Niclosamide A recent study revealed that the prototype seventh pandemic El Tor biotype of V. cholerae O1 was completely replaced in 1995 by El Tor strains that had classical type ctxB in Kolkata (Raychoudhuri et al., 2009). This shift of CT from genotype 3 to genotype 1 in V. cholerae O1 strains of Kolkata and detection of diversity in the CTX phage repressor, rstR (Kimsey et al., 1998; Davis et al., 1999; Nusrin et al., 2004), has formed the impetus for a retrospective analysis of CT genotypes along with rstR of CTX prophages in O139 strains isolated from Kolkata over a period of 13 years. A total of 125 O139 strains were selected for this study from the strain repository of the National Institute of Cholera and Enteric Diseases, Kolkata, and were isolated in different time frames between 1993 and 2005. All the strains were grown in Luria–Bertani (LB) broth (Difco) for 18 h and then streaked on Luria agar plates. These strains were confirmed serologically by slide agglutination with O139-specific antiserum. A 1-mL aliquot of overnight LB broth culture was taken into a sterile 1.
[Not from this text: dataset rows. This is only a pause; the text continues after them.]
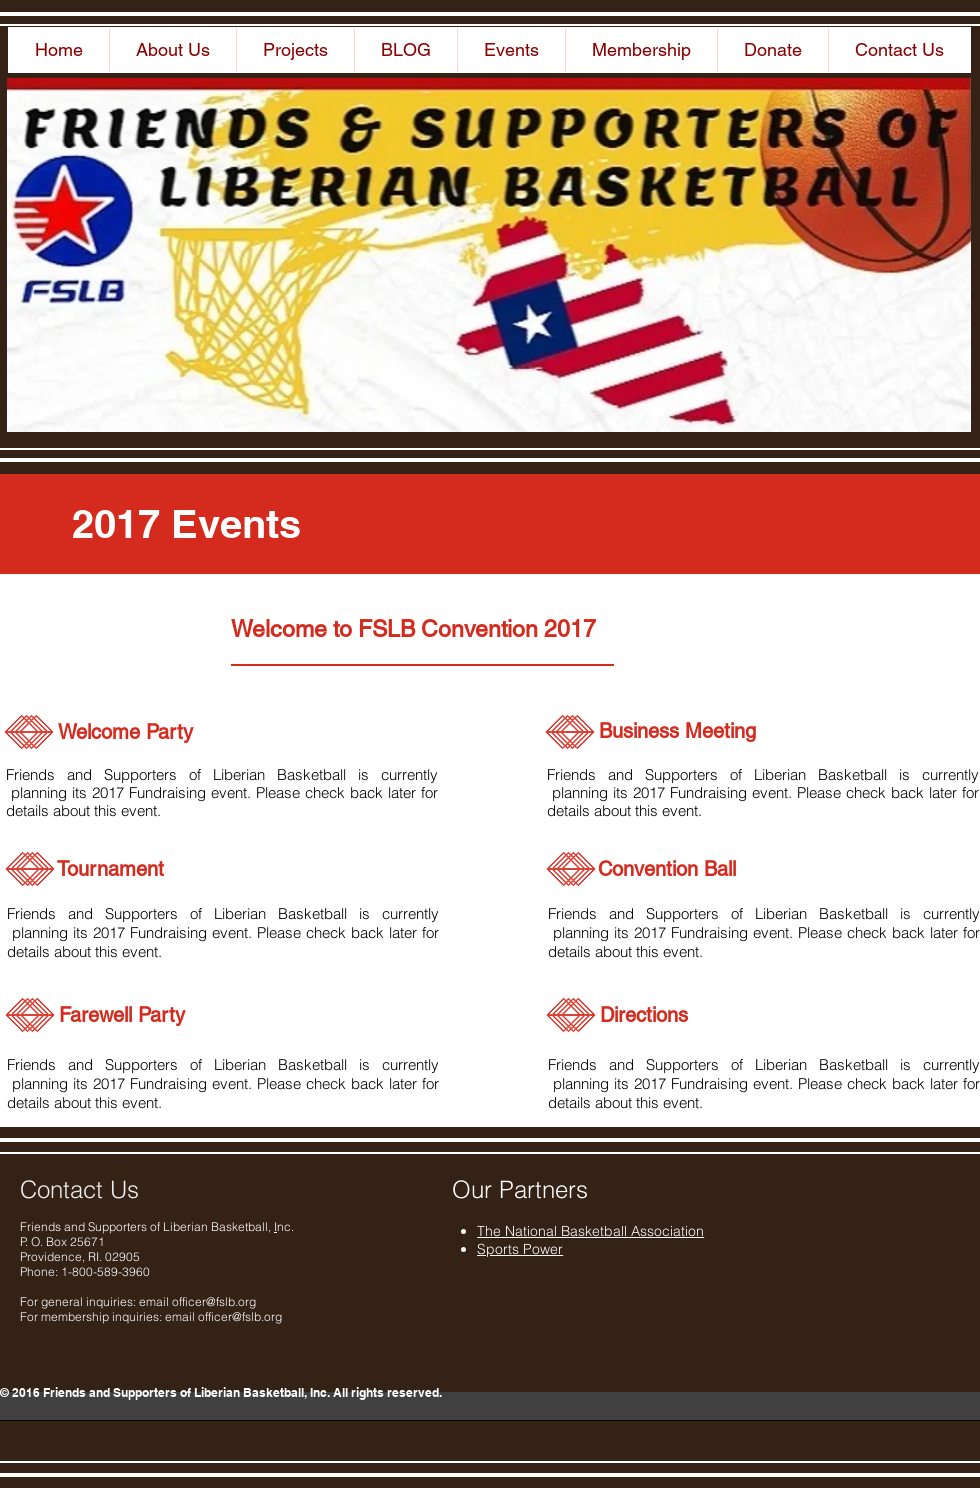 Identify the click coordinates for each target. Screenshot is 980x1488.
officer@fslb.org (214, 1301)
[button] (172, 50)
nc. (285, 1226) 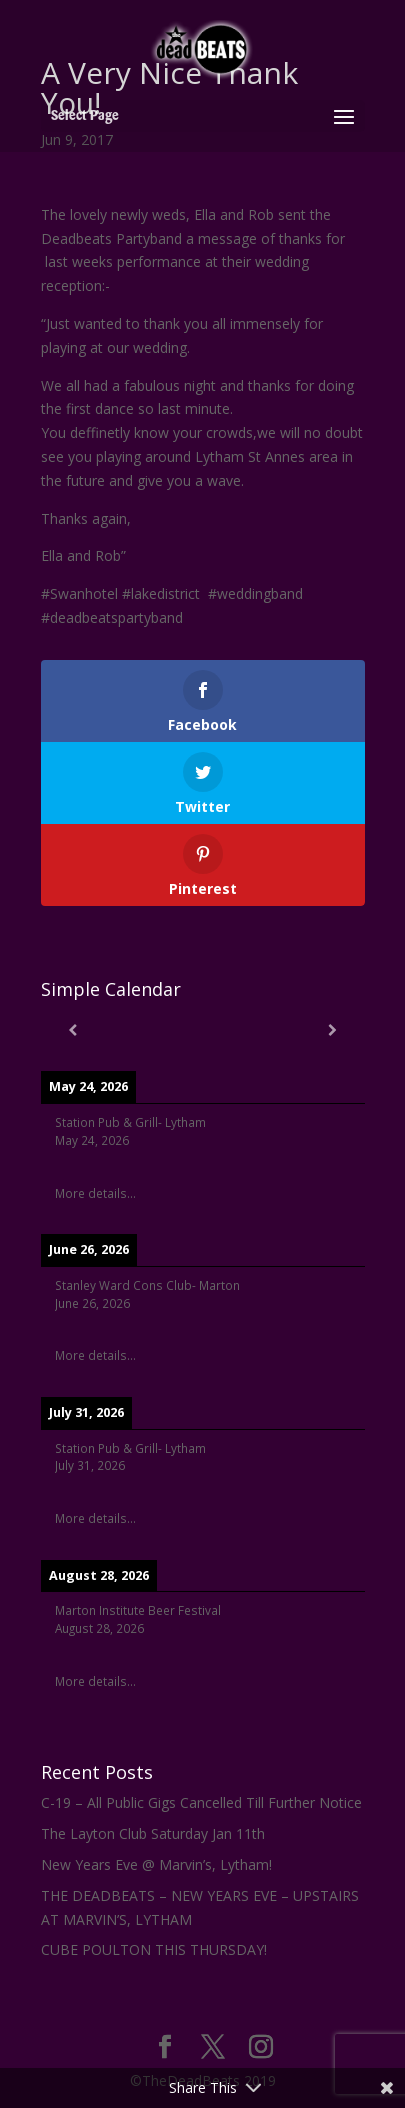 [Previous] (73, 1030)
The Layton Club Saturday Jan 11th (153, 1833)
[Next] (332, 1030)
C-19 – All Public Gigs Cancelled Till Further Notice (201, 1802)
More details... (95, 1193)
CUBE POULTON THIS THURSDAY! (154, 1949)
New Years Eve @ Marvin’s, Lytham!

In accordance, correlation of the alpha rhythm with the BOLD signal during complete darkness revealed activity in right frontal cortical regions known to be related to attention allocation. Overall, these findings suggest that attention allocation might modulate the alpha rhythm independently of external sensory input. Given the known relation of alpha to arousal (Lansing et al., 1959; Barry et al., 2007; Sadaghiani et al., 2010), it

is further possible that attention-related alpha desynchronisation Proteasome inhibitor is a prerequisite for its known modulation by external sensory stimulation. This suggestion supports the inhibition hypothesis (Klimesch et al., 2007) and corresponds to earlier propositions, that it is the ‘looking’ and not the ‘seeing’ which causes alpha desynchronisation (Mulholland, 1974; Paskewitz, 1977). During complete darkness, negative correlation of the alpha rhythm with the BOLD signal revealed activity in the right IFG and medial frontal gyrus alongside the ACC. A network comprising right frontal regions and the ACC has been repeatedly shown as linked to intrinsic alertness (Sturm & Willmes, 2001; Sturm et al., 2004; Mottaghy

et al., 2006), which is defined as the internal control of arousal in the absence of an external cue (Sturm et al., 1999). In the current study, alpha-related BOLD activation in these regions was more robust in the dark condition, suggesting MG-132 in vivo a higher arousal state, most probably elicited by the complete darkness. Similarly, using EEG and fMRI, Laufs et al. PFKL (2006) suggested that frontoparietal regions negatively correlated with the alpha rhythm might imply a state of higher vigilance. In EEG research the alpha rhythm is a reliable measure of vigilance (e.g. in determining EEG vigilance states – Loomis et al., 1938; De Gennaro et al., 2001), also supported by skin conductance (Barry et al., 2007) as well as fMRI (Olbrich et al., 2009) studies. For example, a recent EEG–fMRI study revealed that drowsiness

caused a diminished ‘Berger effect’, i.e. alpha was not desynchronised due to eyes opening (Henning et al., 2006). This finding, much like the one reported in the current study, suggests a strong relation of the alpha band to ongoing arousal perhaps more so than to visual sensory input. In accordance, it is suggested that future combined imaging studies on the role of alpha would benefit from emphasising fluctuating arousal state (e.g. Foucher et al., 2004) while studying alpha rhythm modulations. During complete darkness, alpha modulation due to eyes open/closed paradigm is only associated with a change in the subject’s attention and less with sensory input (Yu & Boytsova, 2010). In accordance, the relation of alpha to intrinsic alertness might also be linked to its involvement in attention allocation.